Groups Warn IMF, World Bank That Proposed Loans Will Worsen Indonesian Crises
In a letter sent today to the heads of the World Bank and the International Monetary Fund (IMF), an international coalition of environmental, development, and human rights groups warned that current and proposed loans totaling tens of billions of dollars to Indonesia may worsen the country’s economic meltdown and deepen an environmental and social crisis of unprecedented proportions. The 55 groups, representing six million members and supporters in nineteen countries, are increasingly concerned that the IMF and World Bank are supporting the second biggest public bailout in history without sufficient political will, consistency, and monitoring to ensure that the Suharto regime will undertake even the most elementary reforms.
“We are deeply concerned over the IMF’s lack of success in disbanding government approved monopolies and cartels,” said EDF scientist Stephanie Fried. “Monopolies such as the plywood, paper and rattan cartels have caused massive environmental and social destruction and engendered huge economic inefficiencies.”
The January, 1998 IMF letter of intent with the Indonesian Government explicitly calls for removing “all formal and informal barriers to investment in palm oil plantations.” Fried said that “a significant part of last year’s disastrous Indonesia forest fires were associated with plantation expansion, and there are reports of attempts at forced plantation establishment on the forested lands of indigenous peoples in Borneo in the wake of the IMF letter of intent.”
“The IMF and World Bank will lack all credibility in calling for greater financial transparency and accountability in Indonesia and East Asia if they do not undertake reforms to carry out the same principles in their own operations, starting with the bail-out package in Indonesia,” said EDF senior attorney Bruce Rich.

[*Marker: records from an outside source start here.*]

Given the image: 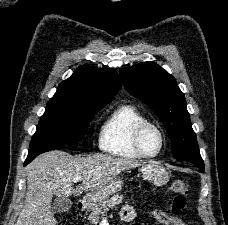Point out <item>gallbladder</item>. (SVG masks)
<instances>
[{
  "label": "gallbladder",
  "instance_id": "gallbladder-1",
  "mask_svg": "<svg viewBox=\"0 0 228 225\" xmlns=\"http://www.w3.org/2000/svg\"><path fill=\"white\" fill-rule=\"evenodd\" d=\"M73 203L67 197H55L53 201L54 213H66L71 209Z\"/></svg>",
  "mask_w": 228,
  "mask_h": 225
}]
</instances>
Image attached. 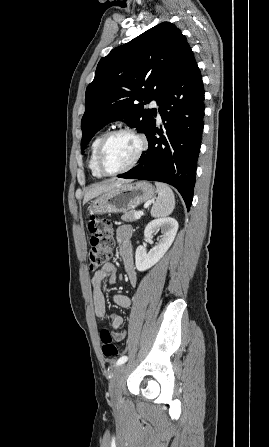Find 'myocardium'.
<instances>
[{"mask_svg":"<svg viewBox=\"0 0 269 447\" xmlns=\"http://www.w3.org/2000/svg\"><path fill=\"white\" fill-rule=\"evenodd\" d=\"M120 132H129V133L136 135L140 139V148H139L135 158L129 165H127L123 168H120V169L110 170V169L106 168V166L104 165V162H103L104 150H105L106 144L110 140V138L113 135L120 133ZM148 144H149V142H148V138H147L146 134L136 127L123 126V127H119V128L110 130L104 135V137L101 140V143L99 145L98 152H97V165H98L99 169L101 170V172L106 175H115V174L129 171L138 164V162L140 161V159L146 152V150L148 148Z\"/></svg>","mask_w":269,"mask_h":447,"instance_id":"obj_1","label":"myocardium"}]
</instances>
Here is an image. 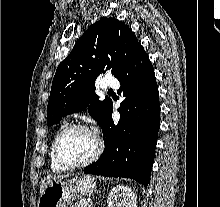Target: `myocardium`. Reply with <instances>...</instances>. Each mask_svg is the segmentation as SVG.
<instances>
[{"instance_id": "1", "label": "myocardium", "mask_w": 220, "mask_h": 207, "mask_svg": "<svg viewBox=\"0 0 220 207\" xmlns=\"http://www.w3.org/2000/svg\"><path fill=\"white\" fill-rule=\"evenodd\" d=\"M72 130H83V131L90 133L95 140L96 147H95L93 154L89 158H87L86 160L78 162V163L68 164V163H65L61 160L59 153H58V144H59L61 137L65 133L72 131ZM102 151H103V142H102L101 138L90 127H88L87 125L82 124V123H73V124H69V125L65 126L56 135V137L52 143L53 158H54L55 162L63 169H76V168H81V167L87 166V165L93 163L94 161H96L99 158V156L101 155Z\"/></svg>"}]
</instances>
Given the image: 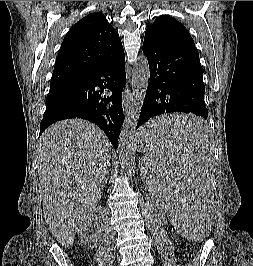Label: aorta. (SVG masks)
I'll use <instances>...</instances> for the list:
<instances>
[{
	"instance_id": "762f6f07",
	"label": "aorta",
	"mask_w": 253,
	"mask_h": 266,
	"mask_svg": "<svg viewBox=\"0 0 253 266\" xmlns=\"http://www.w3.org/2000/svg\"><path fill=\"white\" fill-rule=\"evenodd\" d=\"M150 78L147 58L142 55L132 70V103L125 117L118 140V152L121 168L130 170L135 153V130L144 103L146 89Z\"/></svg>"
}]
</instances>
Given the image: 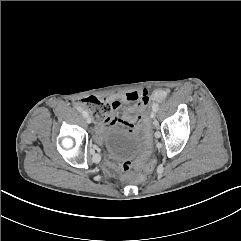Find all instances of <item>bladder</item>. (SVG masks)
<instances>
[{
	"label": "bladder",
	"mask_w": 241,
	"mask_h": 241,
	"mask_svg": "<svg viewBox=\"0 0 241 241\" xmlns=\"http://www.w3.org/2000/svg\"><path fill=\"white\" fill-rule=\"evenodd\" d=\"M143 145V139L137 132H129L122 128H113L108 133V147L117 158L137 155Z\"/></svg>",
	"instance_id": "obj_1"
}]
</instances>
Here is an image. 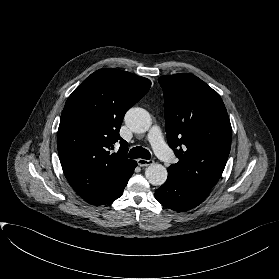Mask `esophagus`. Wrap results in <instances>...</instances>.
I'll return each mask as SVG.
<instances>
[{"mask_svg":"<svg viewBox=\"0 0 279 279\" xmlns=\"http://www.w3.org/2000/svg\"><path fill=\"white\" fill-rule=\"evenodd\" d=\"M137 163L141 167H147L149 165H152L154 163L153 160H146V159H138Z\"/></svg>","mask_w":279,"mask_h":279,"instance_id":"1","label":"esophagus"}]
</instances>
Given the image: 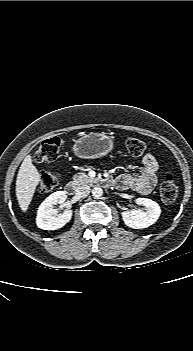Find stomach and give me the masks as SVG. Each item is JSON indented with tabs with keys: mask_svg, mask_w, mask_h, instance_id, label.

The letter called upon the World Bank and IMF to hold Indonesia to its initial agreement with the IMF. The agreement would dismantle environmentally and socially harmful cartels and monopolies involving trade of plywood, rattan, paper and other non-food commodities and halt subsidies for mega-projects which should include those that threaten two million hectares of tropical forest in Kalimantan (Borneo) and Irian Jaya. The letter warned that explicit encouragement of investment in palm oil plantations by the IMF risks fueling further burning of forests associated with expansion of plantations, exacerbating an ongoing environmental catastrophe. In addition, the groups urged the Bretton Woods Institutions to promote greater transparency in their current operations in Indonesia. Two proposed billion dollar quick- disbursing loans of the World Bank are currently exempt from its own environmental, social and information disclosure directives. The IMF’s call for greater transparency in Asian economies will lack credibility if the Fund does not undertake long overdue reforms to make its own operations more open.
The letter from the 55 NGOs, including leading Indonesian research and advocacy groups, notes that two huge proposed plantation projects that receive Indonesian government subsidies will “have disastrous implications for tropical forest resources, the sustainability of indigenous local economies, and risk expanding forest fires that will damage not just national but regional economic well being.”